# Talk:Outlier

WikiProject Statistics (Rated B-class, Mid-importance)

This article is within the scope of the WikiProject Statistics, a collaborative effort to improve the coverage of statistics on Wikipedia. If you would like to participate, please visit the project page or join the discussion.

B  This article has been rated as B-Class on the quality scale.
Mid  This article has been rated as Mid-importance on the importance scale.

## Renee Masse

What's a Renee Masse? (In the first sentence).

—Preceding unsigned comment added by 212.183.70.147 (talk) 15:04, 15 October 2007 (UTC)

Adopted orphan redirects for Google: inner fence, outer fence, mild outlier, Extreme outlier

In sans-serif font, 1.5 IQR looks like a division. Patrick 11:15 Dec 23, 2002 (UTC)

I did it that way so I wouldn't have to use * or x or &times; for multiplication. What would you prefer? dcljr 13:53 Dec 23, 2002 (UTC)

When using multi-letter variables a multiplication sign avoids ambiguity, and in this case coincidentally there was even a little more ambiguity.

Any of the three is fine with me, &times; is neatest, but more cumbersome to write. - Patrick 14:26 Dec 23, 2002 (UTC)

## Outliers as 2 s.d.s away from men

Is there not a second defintion of outliers, as lying more than two standard deviations away from the mean? Or am I mixing other things up? I am a physicist, and it is a long time since I did "real" statistics... Batmanand | Talk 09:48, 28 September 2006 (UTC)

This is a poor definition of outliers as it changes upon recursion, i.e. the standard deviation is highly dependent on the outliers. Check boxplot for a simple but easy to understand definition that is not distribution dependent.

## Boats

Isn't an outlier (German: Ausleger, Swedish: utliggare) also a supporting 2nd keel for a canoe or sailing boat that makes it almost a catamaran? Hmm... apparently this is called a outrigger on an outrigger canoe in English. Other languages would use "rig" for things that have sails. --LA2 23:04, 1 August 2007 (UTC)

-No, Ausleger is not outlier, that's a false friend. Outrigger, as you say, is the right term. —Preceding unsigned comment added by 212.183.70.147 (talk) 15:07, 15 October 2007 (UTC)

## Definition

I'm opposed to the "Mathematical definition" section in the article. Determining whether an observation is an outlier is ultimately a subjective decision, and any definition based on measures such as standard deviation or interquartile range is completely arbitrary.

If this section need be kept, perhaps it could be renamed? The term "mathematical" implies a logical certainty, which doesn't apply in this case. -3mta3 (talk) 11:49, 14 April 2008 (UTC)

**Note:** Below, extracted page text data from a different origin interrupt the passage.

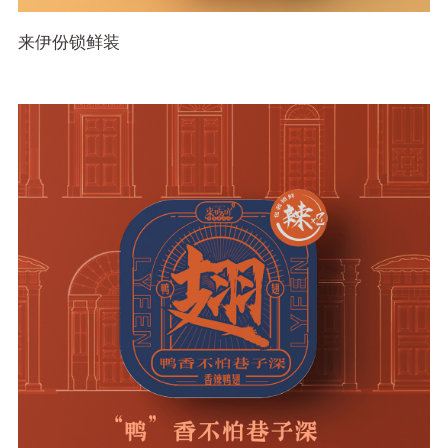
来伊份锁鲜装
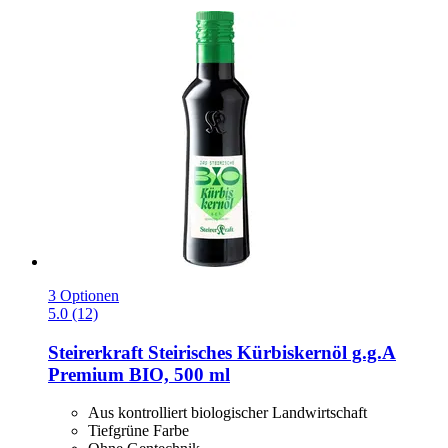
3 Optionen
5.0 (12)
Steirerkraft
Steirisches Kürbiskernöl g.g.A
Premium BIO, 500 ml
Aus kontrolliert biologischer Landwirtschaft
Tiefgrüne Farbe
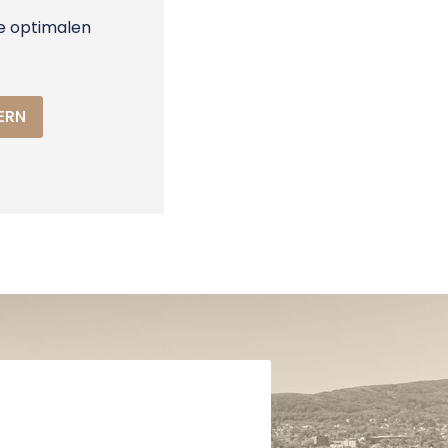
ie optimalen
ERN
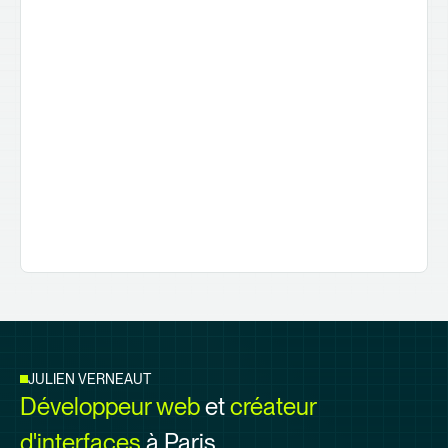
JULIEN VERNEAUT
Développeur web
et
créateur
d'interfaces
à Paris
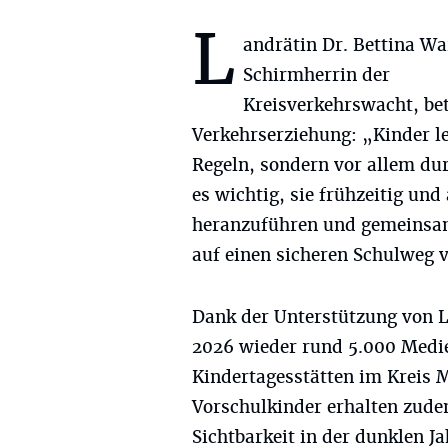
L
andrätin Dr. Bettina Wa
Schirmherrin der
Kreisverkehrswacht, bet
Verkehrserziehung: „Kinder le
Regeln, sondern vor allem dur
es wichtig, sie frühzeitig un
heranzuführen und gemeinsam
auf einen sicheren Schulweg 
Dank der Unterstützung von 
2026 wieder rund 5.000 Medi
Kindertagesstätten im Kreis 
Vorschulkinder erhalten zudem
Sichtbarkeit in der dunklen Ja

## Methods for identifying outliers

I want to know what is the source of the method of using the Interquantile range mentioned in the text?? Is it just a rule of thumb, or does it have a more objective explanation?--Forich (talk) 21:33, 9 June 2008 (UTC)

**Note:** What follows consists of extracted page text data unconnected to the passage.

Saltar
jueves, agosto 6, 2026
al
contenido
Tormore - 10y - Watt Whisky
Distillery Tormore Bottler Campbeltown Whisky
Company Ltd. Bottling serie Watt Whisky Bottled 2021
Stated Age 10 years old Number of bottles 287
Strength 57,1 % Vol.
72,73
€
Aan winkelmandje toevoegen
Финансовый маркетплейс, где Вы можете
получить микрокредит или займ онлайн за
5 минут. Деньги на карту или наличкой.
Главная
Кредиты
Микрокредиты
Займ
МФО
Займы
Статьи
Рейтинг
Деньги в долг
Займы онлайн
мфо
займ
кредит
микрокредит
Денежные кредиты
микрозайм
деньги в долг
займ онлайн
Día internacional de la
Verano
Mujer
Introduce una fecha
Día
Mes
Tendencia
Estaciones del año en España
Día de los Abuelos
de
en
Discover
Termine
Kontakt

It is a popular method, known as "Interquartile range" (IQR), where k = 3 is suposed to identify extreme outliers, and k = 1.5 mild outliers. This method has no scientific basis; it belongs to the category of Mumbo Jumbo methods in statistics.  --Lambiam 04:51, 10 June 2008 (UTC)

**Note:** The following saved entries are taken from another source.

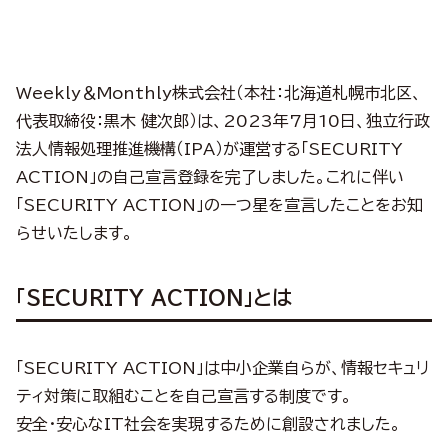
Weekly＆Monthly株式会社（本社：北海道札幌市北区、
代表取締役：黒木 健次郎）は、2023年7月10日、独立行政
法人情報処理推進機構（IPA）が運営する「SECURITY
ACTION」の自己宣言登録を完了しました。これに伴い
「SECURITY ACTION」の一つ星を宣言したことをお知
らせいたします。
「SECURITY ACTION」とは
「SECURITY ACTION」は中小企業自らが、情報セキュリ
ティ対策に取組むことを自己宣言する制度です。
安全・安心なIT社会を実現するために創設されました。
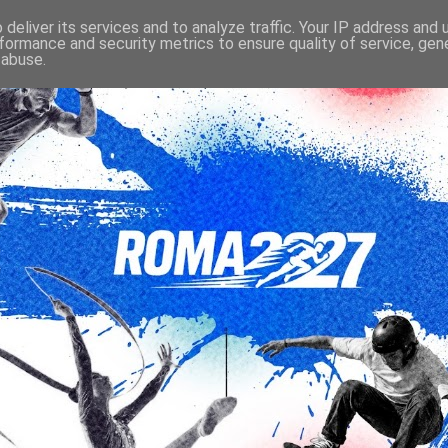
deliver its services and to analyze traffic. Your IP address and
formance and security metrics to ensure quality of service, ge
 abuse.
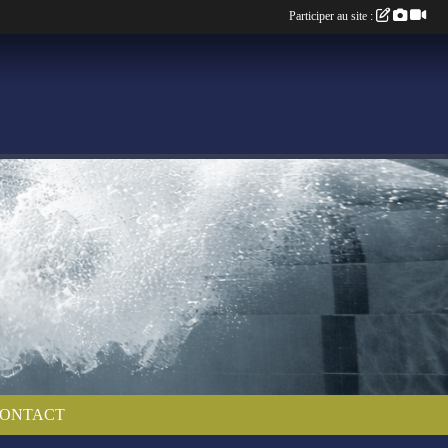
Participer au site :
ONTACT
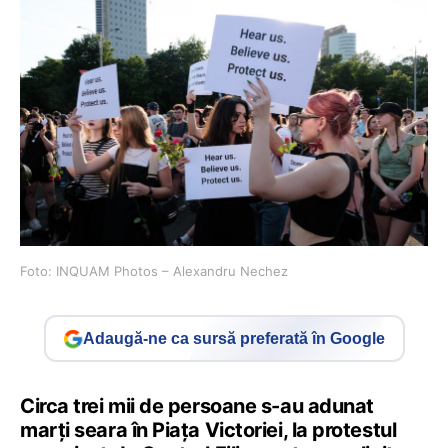
Foto: INQUAM Photos – Alexandru Nechez
Adaugă-ne ca sursă preferată în Google
Circa trei mii de persoane s-au adunat
marți seara în Piața Victoriei, la protestul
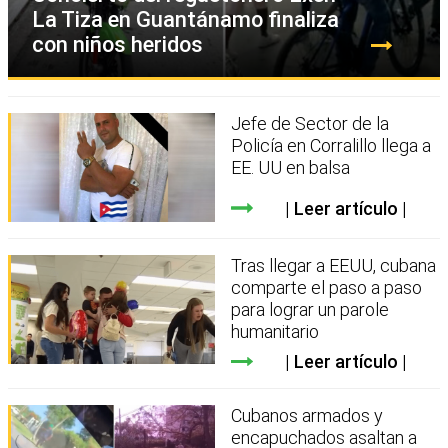
La Tiza en Guantánamo finaliza
con niños heridos
Jefe de Sector de la
Policía en Corralillo llega a
EE. UU en balsa
Leer artículo
Tras llegar a EEUU, cubana
comparte el paso a paso
para lograr un parole
humanitario
Leer artículo
Cubanos armados y
encapuchados asaltan a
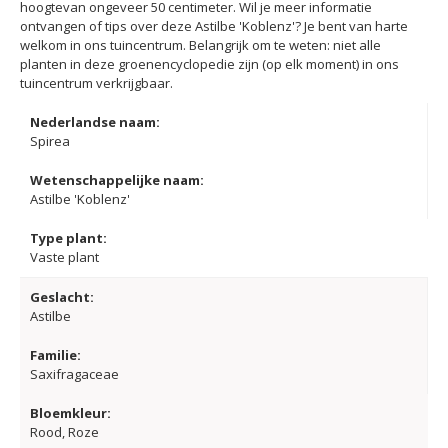
hoogtevan ongeveer 50 centimeter. Wil je meer informatie
ontvangen of tips over deze Astilbe 'Koblenz'? Je bent van harte
welkom in ons tuincentrum. Belangrijk om te weten: niet alle
planten in deze groenencyclopedie zijn (op elk moment) in ons
tuincentrum verkrijgbaar.
Nederlandse naam:
Spirea
Wetenschappelijke naam:
Astilbe 'Koblenz'
Type plant:
Vaste plant
Geslacht:
Astilbe
Familie:
Saxifragaceae
Bloemkleur:
Rood, Roze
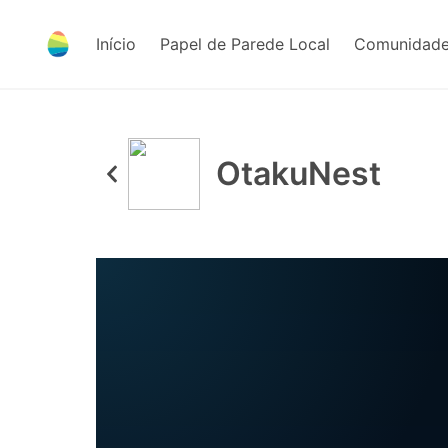
Início
Papel de Parede Local
Comunidade
OtakuNest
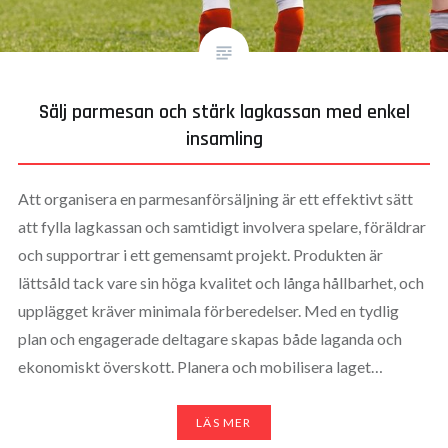
Sälj parmesan och stärk lagkassan med enkel
insamling
Att organisera en parmesanförsäljning är ett effektivt sätt
att fylla lagkassan och samtidigt involvera spelare, föräldrar
och supportrar i ett gemensamt projekt. Produkten är
lättsåld tack vare sin höga kvalitet och långa hållbarhet, och
upplägget kräver minimala förberedelser. Med en tydlig
plan och engagerade deltagare skapas både laganda och
ekonomiskt överskott. Planera och mobilisera laget…
LÄS MER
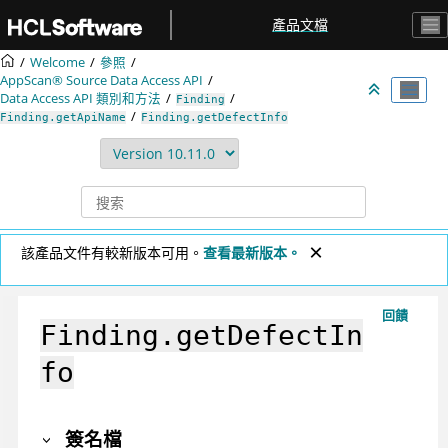
跳转到主要内容
產品文檔
Welcome
參照
AppScan® Source
Data Access API
Data Access API 類別和方法
Finding
Finding.getApiName
Finding.getDefectInfo
該產品文件有較新版本可用。
查看最新版本。
回饋
Finding.getDefectIn
fo
簽名檔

i hate wiki —Preceding unsigned comment added by 71.250.133.163 (talk) 21:54, 9 September 2008 (UTC)

## Pointing a citation to its source

The second citation

"2. ^ Grubbs, F. E.: 1969, Procedures for detecting outlying observations in samples. Technometrics 11, 1–21."

I googled it and found it on jstor at http://www.jstor.org/pss/1266761

Would it be a good idea to link directly to the article in the reference section? I didn't know how and I didn't know if that was appropriate or not. It seems appropriate though.

--Ted Wheeland (talk) 21:38, 3 January 2010 (UTC)

## Pronunciation?

How is it spoken ?

Like "Out Lier" or "ootlee-er".109.150.237.200 (talk) 09:46, 6 December 2012 (UTC)

Former. Hear it at http://www.merriam-webster.com/dictionary/outlier Glrx (talk) 22:21, 7 December 2012 (UTC)

## Identifying Outliers

Much of this section is directly plagiarized from A Survey of Outlier Detection Methodologies (2004) by Hodge & Austin. For example,

"Type 1 - Determine the outliers with no prior knowledge of the data. This is essentially a learning approach analogous to unsupervised clustering. The approach processes the data as a static distribution, pinpoints the most remote points, and flags them as potential outliers." is word-for-word identical, as are the definitions of the following 2 types. At the absolute minimum their work should be cited. — Preceding unsigned comment added by 208.105.82.93 (talk) 21:48, 7 March 2013 (UTC)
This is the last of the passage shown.